What is required:
The word "need" occurs in some of the lines below; copy each of those lines.

++++ Exercise input ++++

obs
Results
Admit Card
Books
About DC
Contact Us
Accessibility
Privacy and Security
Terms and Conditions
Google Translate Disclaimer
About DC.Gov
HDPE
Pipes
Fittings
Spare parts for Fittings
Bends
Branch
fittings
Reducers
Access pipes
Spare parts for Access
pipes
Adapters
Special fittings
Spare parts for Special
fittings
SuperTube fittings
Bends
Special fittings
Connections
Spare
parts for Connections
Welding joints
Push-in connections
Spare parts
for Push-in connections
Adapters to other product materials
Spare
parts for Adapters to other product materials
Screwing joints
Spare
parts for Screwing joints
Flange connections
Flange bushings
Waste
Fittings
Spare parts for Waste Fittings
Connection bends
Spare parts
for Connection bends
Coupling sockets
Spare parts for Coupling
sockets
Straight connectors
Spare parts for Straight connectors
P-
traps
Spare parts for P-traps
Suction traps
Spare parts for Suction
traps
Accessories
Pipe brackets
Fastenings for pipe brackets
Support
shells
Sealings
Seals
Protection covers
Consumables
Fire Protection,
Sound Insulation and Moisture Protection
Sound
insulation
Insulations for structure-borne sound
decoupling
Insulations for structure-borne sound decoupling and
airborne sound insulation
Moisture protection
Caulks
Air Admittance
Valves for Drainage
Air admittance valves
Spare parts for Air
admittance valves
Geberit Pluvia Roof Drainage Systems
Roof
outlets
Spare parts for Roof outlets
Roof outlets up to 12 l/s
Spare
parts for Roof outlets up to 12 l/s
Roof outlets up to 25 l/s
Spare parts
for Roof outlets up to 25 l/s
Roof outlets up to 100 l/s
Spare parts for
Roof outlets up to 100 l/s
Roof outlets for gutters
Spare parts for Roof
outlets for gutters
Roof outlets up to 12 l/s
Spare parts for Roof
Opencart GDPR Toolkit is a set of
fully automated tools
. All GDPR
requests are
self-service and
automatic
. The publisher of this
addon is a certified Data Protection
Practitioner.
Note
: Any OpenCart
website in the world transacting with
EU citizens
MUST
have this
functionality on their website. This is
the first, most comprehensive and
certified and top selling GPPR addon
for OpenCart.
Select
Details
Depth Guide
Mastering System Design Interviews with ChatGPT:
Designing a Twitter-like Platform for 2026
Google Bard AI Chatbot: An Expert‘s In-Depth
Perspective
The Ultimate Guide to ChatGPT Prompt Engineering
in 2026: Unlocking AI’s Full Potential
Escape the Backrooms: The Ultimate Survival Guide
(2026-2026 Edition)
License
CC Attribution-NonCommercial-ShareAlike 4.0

++++
++++ Exercise input ++++

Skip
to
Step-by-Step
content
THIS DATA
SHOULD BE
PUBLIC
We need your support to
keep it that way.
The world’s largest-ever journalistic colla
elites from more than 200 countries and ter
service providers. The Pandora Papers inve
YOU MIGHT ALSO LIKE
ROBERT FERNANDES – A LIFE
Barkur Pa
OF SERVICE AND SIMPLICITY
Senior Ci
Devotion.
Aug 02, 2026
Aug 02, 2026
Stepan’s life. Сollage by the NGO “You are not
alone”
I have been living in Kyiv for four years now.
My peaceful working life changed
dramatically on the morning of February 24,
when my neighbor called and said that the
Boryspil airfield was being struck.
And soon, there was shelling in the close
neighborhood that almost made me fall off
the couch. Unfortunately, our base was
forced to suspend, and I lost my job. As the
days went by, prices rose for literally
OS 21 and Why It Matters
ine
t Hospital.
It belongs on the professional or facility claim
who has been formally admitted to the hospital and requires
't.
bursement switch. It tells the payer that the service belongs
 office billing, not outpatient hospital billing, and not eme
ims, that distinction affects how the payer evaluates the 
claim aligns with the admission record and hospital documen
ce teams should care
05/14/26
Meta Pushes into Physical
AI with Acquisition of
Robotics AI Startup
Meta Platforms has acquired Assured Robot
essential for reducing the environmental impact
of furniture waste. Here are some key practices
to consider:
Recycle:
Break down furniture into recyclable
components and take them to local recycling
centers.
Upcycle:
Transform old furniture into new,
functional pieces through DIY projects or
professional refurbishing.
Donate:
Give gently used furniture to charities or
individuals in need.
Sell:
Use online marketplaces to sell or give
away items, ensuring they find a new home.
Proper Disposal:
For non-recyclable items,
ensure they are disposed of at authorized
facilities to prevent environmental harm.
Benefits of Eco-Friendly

++++
++++ Exercise input ++++

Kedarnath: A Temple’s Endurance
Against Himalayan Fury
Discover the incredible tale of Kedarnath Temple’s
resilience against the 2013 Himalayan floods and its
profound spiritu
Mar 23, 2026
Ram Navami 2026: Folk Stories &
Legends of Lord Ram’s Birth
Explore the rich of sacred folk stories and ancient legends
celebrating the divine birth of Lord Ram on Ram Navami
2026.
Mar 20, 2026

++++

Solution to this exercise:
We need your support to
individuals in need.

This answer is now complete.